(Dataset entries)

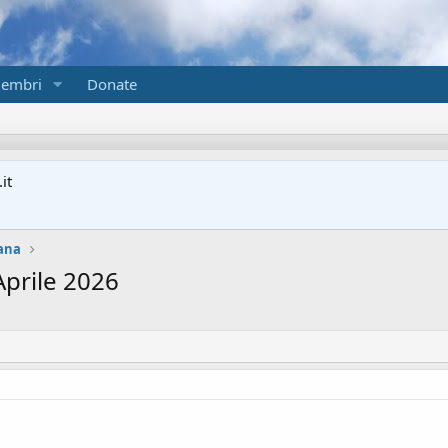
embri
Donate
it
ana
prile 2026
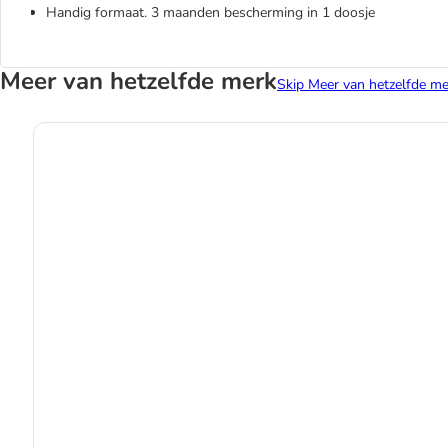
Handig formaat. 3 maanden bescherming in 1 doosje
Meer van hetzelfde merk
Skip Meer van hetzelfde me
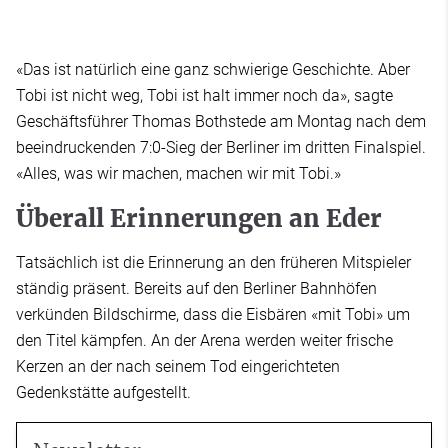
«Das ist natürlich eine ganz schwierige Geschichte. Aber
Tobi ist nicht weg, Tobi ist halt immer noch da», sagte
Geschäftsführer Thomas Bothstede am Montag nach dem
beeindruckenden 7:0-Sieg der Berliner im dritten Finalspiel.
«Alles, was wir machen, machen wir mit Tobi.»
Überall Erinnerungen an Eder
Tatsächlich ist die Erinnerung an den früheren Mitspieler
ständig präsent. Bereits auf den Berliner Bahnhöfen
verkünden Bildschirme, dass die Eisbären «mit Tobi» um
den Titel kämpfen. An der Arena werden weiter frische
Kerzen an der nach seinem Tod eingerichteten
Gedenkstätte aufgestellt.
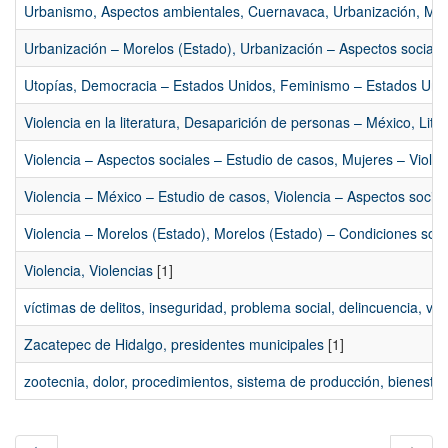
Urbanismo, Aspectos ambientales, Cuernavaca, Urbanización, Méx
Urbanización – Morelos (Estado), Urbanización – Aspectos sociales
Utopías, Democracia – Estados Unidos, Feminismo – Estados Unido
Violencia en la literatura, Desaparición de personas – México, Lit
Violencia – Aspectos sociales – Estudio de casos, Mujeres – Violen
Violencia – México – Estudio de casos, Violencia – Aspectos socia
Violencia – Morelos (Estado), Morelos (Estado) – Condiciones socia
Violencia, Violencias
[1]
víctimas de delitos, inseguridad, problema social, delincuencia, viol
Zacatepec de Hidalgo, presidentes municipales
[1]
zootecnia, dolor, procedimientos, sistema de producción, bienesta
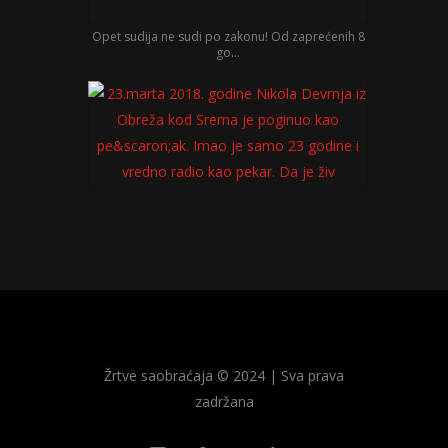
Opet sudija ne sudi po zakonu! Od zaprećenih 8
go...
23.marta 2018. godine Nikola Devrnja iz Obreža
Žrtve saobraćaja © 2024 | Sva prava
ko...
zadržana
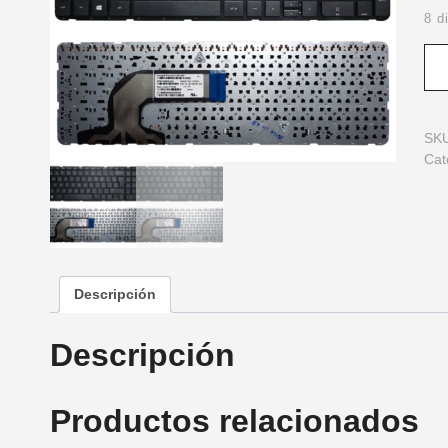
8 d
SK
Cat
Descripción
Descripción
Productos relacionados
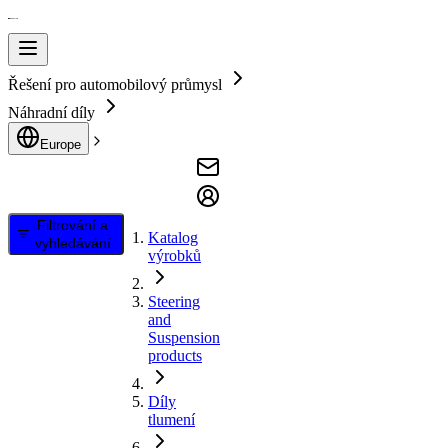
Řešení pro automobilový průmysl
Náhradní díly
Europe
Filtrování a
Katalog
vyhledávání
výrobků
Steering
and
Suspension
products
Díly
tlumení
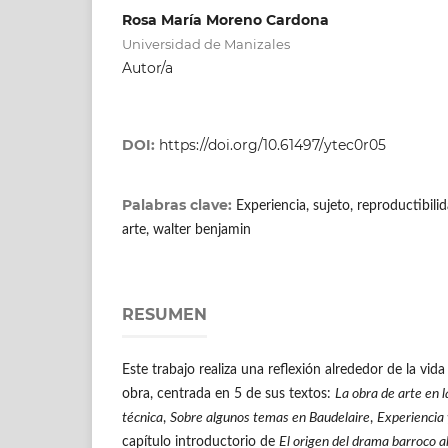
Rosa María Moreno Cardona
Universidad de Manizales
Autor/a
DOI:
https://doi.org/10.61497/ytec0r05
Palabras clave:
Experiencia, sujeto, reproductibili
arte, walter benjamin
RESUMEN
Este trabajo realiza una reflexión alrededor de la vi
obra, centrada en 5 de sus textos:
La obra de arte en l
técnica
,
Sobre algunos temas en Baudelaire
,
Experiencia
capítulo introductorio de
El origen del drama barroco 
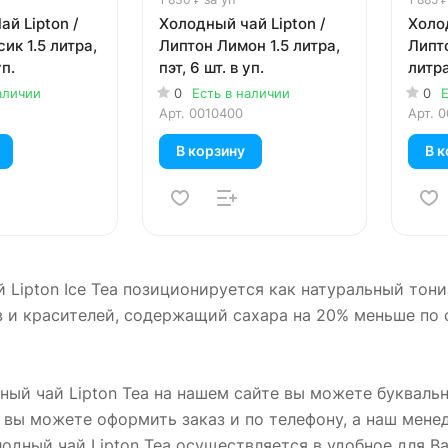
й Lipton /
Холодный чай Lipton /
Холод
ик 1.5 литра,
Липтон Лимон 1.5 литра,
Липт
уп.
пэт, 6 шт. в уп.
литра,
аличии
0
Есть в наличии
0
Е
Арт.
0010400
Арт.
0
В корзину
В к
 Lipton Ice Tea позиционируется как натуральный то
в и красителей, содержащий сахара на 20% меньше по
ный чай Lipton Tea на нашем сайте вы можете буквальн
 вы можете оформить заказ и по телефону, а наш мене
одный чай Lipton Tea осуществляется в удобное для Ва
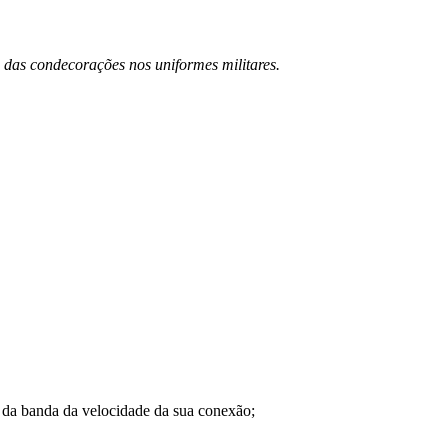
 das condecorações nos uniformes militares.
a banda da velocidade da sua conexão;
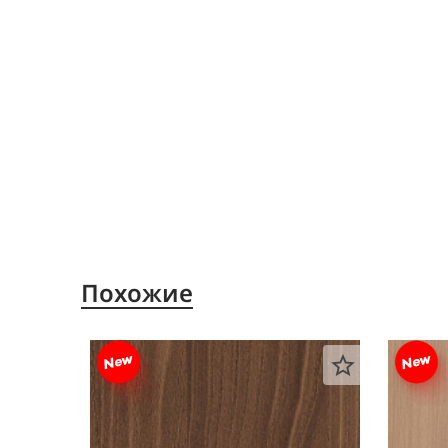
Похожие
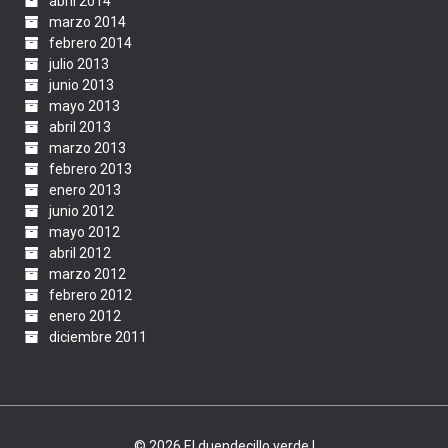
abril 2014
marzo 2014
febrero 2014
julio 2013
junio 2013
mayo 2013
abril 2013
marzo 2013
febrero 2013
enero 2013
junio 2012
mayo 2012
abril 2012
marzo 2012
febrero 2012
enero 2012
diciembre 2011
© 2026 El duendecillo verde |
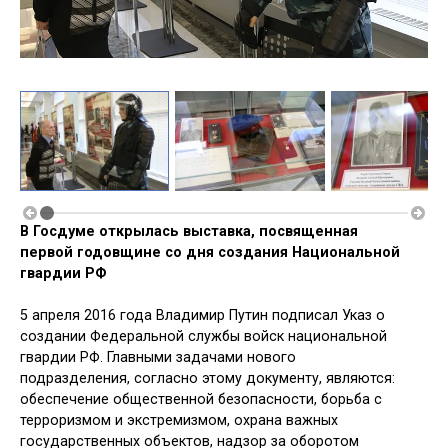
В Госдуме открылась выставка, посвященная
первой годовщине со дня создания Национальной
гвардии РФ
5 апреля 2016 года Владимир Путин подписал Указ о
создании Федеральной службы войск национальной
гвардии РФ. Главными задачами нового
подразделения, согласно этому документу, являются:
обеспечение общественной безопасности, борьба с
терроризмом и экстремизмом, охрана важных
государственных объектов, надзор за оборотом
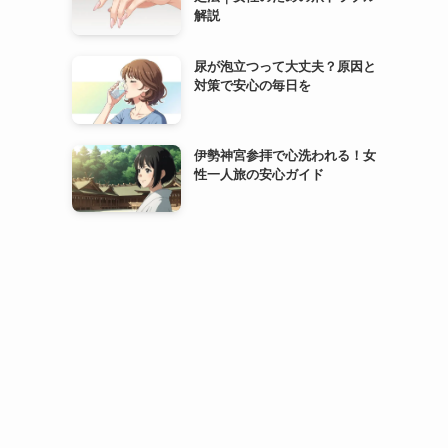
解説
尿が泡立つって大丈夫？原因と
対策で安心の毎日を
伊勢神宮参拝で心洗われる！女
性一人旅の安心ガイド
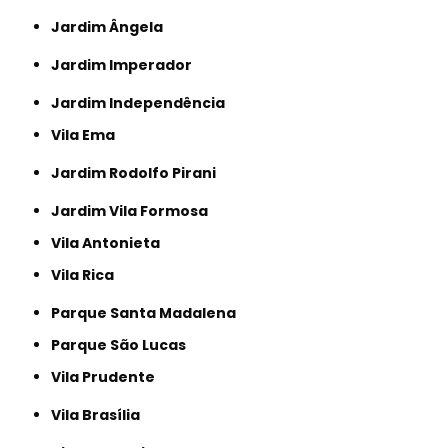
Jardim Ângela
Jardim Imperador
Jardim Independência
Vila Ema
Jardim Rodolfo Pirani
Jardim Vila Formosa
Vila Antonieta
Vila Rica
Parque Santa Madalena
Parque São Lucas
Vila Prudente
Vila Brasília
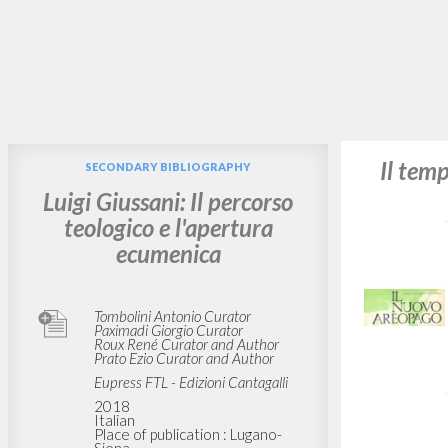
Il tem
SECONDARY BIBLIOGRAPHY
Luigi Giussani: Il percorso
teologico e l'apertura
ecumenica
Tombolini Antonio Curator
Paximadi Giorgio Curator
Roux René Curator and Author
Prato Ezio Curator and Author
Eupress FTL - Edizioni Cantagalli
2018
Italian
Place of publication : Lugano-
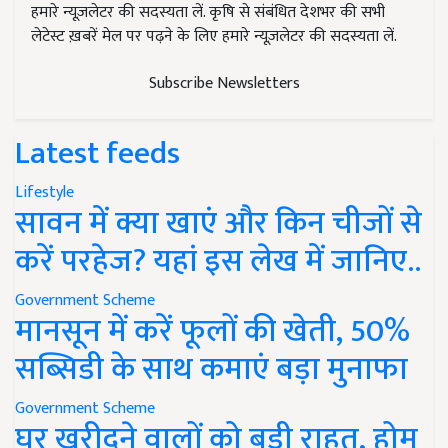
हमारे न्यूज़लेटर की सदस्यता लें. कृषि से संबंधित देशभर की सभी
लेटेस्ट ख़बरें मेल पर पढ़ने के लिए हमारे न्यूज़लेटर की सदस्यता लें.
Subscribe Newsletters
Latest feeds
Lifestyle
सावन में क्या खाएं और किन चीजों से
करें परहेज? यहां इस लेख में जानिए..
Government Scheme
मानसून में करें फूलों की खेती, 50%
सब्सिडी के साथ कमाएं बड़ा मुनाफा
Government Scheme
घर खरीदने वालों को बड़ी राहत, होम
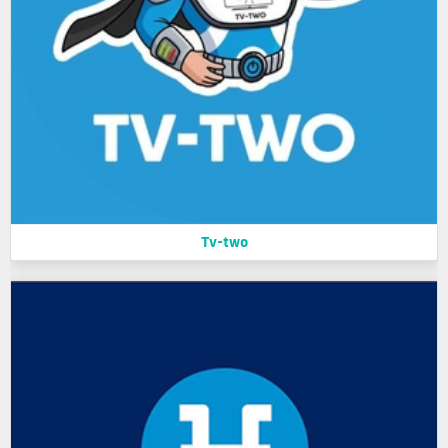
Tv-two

→ **EXERCISE DIRECTIONS**
Find each line in the records that contains the string "гвардии", then say how many there are and nothing else.

→ **SOLUTION**
2